[[ GIVEN RECORDS, beginning ]]

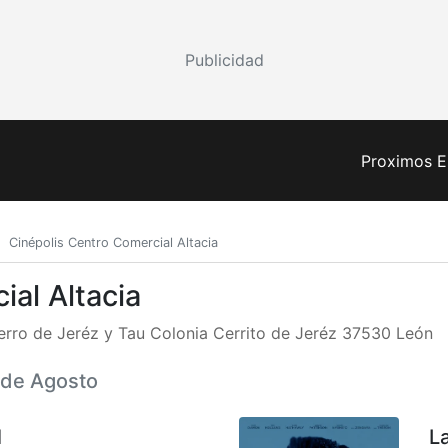
Publicidad
Proximos E
Cinépolis Centro Comercial Altacia
ial Altacia
erro de Jeréz y Tau Colonia Cerrito de Jeréz 37530 León
5 de Agosto
l
L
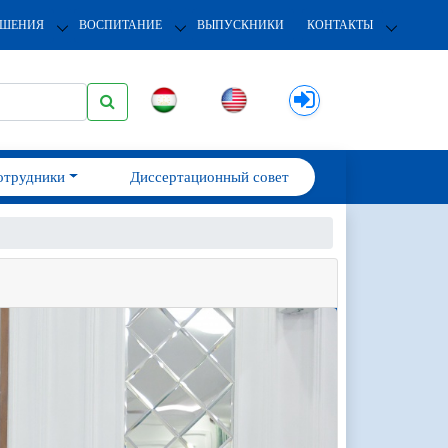
ОШЕНИЯ
ВОСПИТАНИЕ
ВЫПУСКНИКИ
КОНТАКТЫ
отрудники
Диссертационный совет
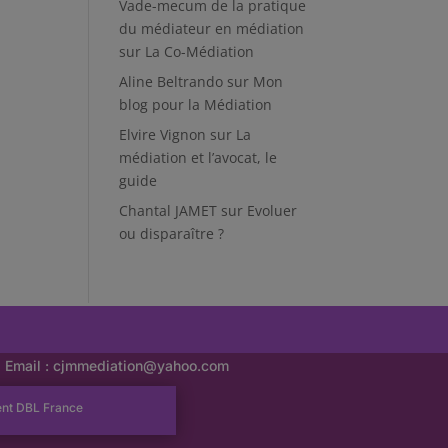
Vade-mecum de la pratique
du médiateur en médiation
sur
La Co-Médiation
Aline Beltrando
sur
Mon
blog pour la Médiation
Elvire Vignon
sur
La
médiation et l’avocat, le
guide
Chantal JAMET
sur
Evoluer
ou disparaître ?
Email :
cjmmediation@yahoo.com
ent
DBL France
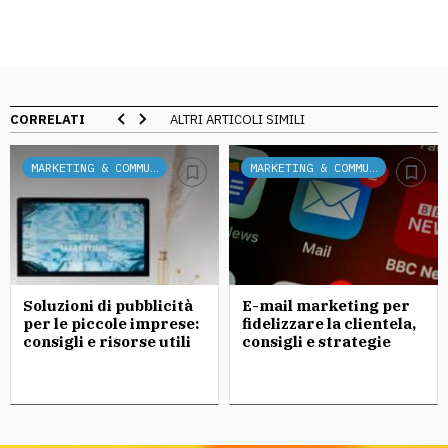
CORRELATI
ALTRI ARTICOLI SIMILI
MARKETING & COMMUNICATION
MARKETING & COMMUNICATION
Soluzioni di pubblicità
E-mail marketing per
per le piccole imprese:
fidelizzare la clientela,
consigli e risorse utili
consigli e strategie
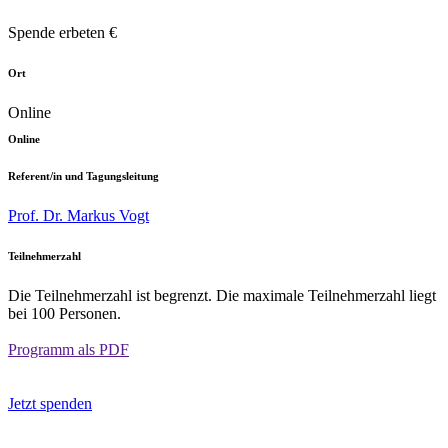
Spende erbeten €
Ort
Online
Online
Referent/in und Tagungsleitung
Prof. Dr. Markus Vogt
Teilnehmerzahl
Die Teilnehmerzahl ist begrenzt. Die maximale Teilnehmerzahl liegt
bei 100 Personen.
Programm als PDF
Jetzt spenden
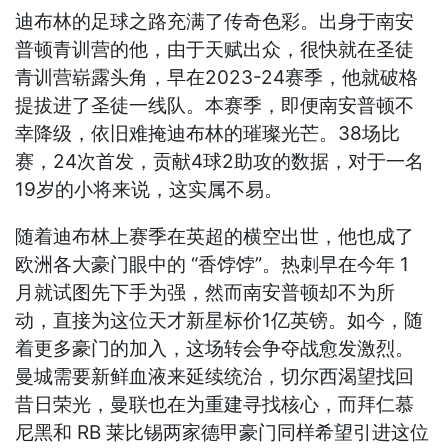
迪布林的足球之路充满了传奇色彩。出身于南安
普顿青训营的他，由于天赋出众，很快就在圣徒
青训营崭露头角，早在2023-24赛季，他就破格
提拔进了圣徒一线队。本赛季，即便南安普顿不
幸降级，依旧难掩迪布林的璀璨光芒。38场比
赛，24次首发，贡献4球2助攻的数据，对于一名
19岁的小将来说，这实属不易。
随着迪布林上赛季在英超的横空出世，他也成了
欧洲各大豪门眼中的 “香饽饽”。热刺早在今年 1
月就试图先下手为强，然而南安普顿却不为所
动，直接为这位天才新星标价1亿英镑。如今，随
着更多豪门的加入，这场转会争夺战愈发激烈。
曼城需要新鲜血液来延续统治，切尔西渴望找回
昔日荣光，曼联也在为重建寻找核心，而拜仁慕
尼黑和 RB 莱比锡两家德甲豪门同样希望引进这位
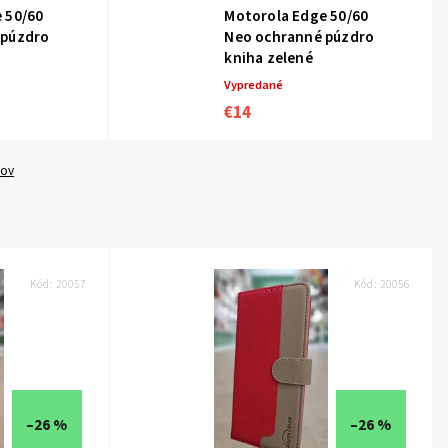
 50/60
Motorola Edge 50/60
 púzdro
Neo ochranné púzdro
kniha zelené
Vypredané
€14
tov
Kód:
20057
Kód:
20056
–26 %
–26 %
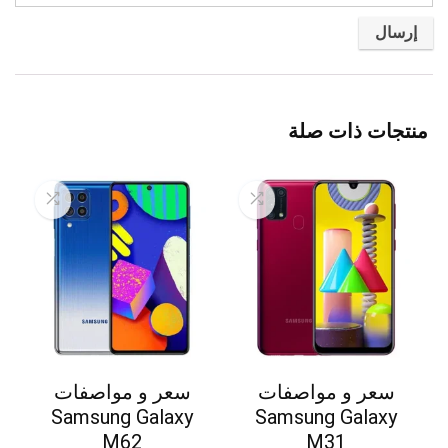
منتجات ذات صلة
سعر و مواصفات
سعر و مواصفات
Samsung Galaxy
Samsung Galaxy
M62
M31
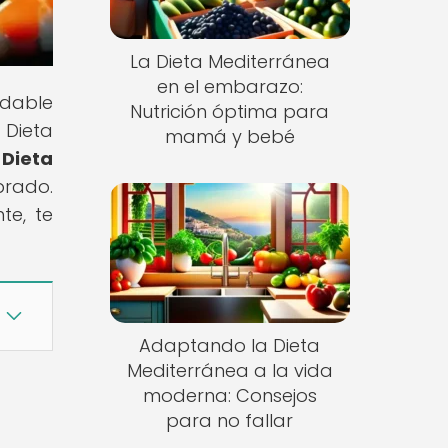
La Dieta Mediterránea
en el embarazo:
udable
Nutrición óptima para
 Dieta
mamá y bebé
 Dieta
brado.
te, te
Adaptando la Dieta
Mediterránea a la vida
moderna: Consejos
para no fallar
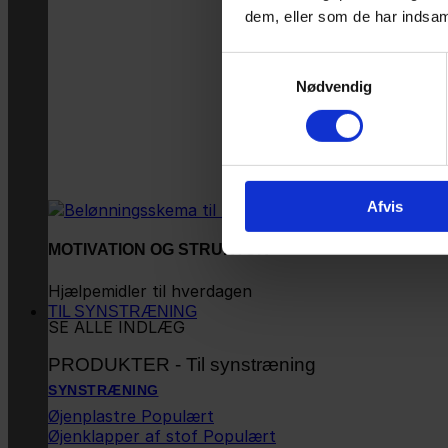
dem, eller som de har indsaml
Samtykkevalg
Nødvendig
Afvis
MOTIVATION OG STRUKTUR
Hjælpemidler til hverdagen
TIL SYNSTRÆNING
SE ALLE INDLÆG
PRODUKTER - Til synstræning
SYNSTRÆNING
Øjenplastre
Øjenklapper af stof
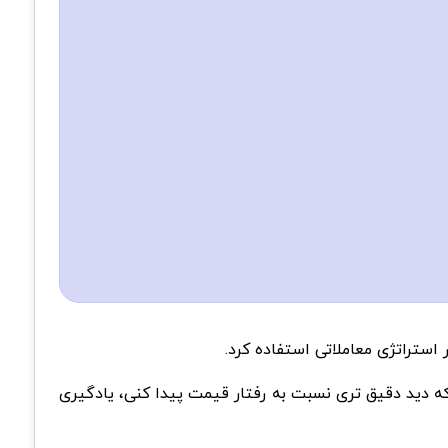
استراتژی معاملاتی استفاده کرد.
ه دید دقیق تری نسبت به رفتار قیمت پیدا کنی، یادگیری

[[ GIVEN RECORDS, end ]]

### TASK TO COMPLETE
Copy every line of the data that carries the word "Teilnehmerzahl".

### EXERCISE ANSWER
Teilnehmerzahl
Die Teilnehmerzahl ist begrenzt. Die maximale Teilnehmerzahl liegt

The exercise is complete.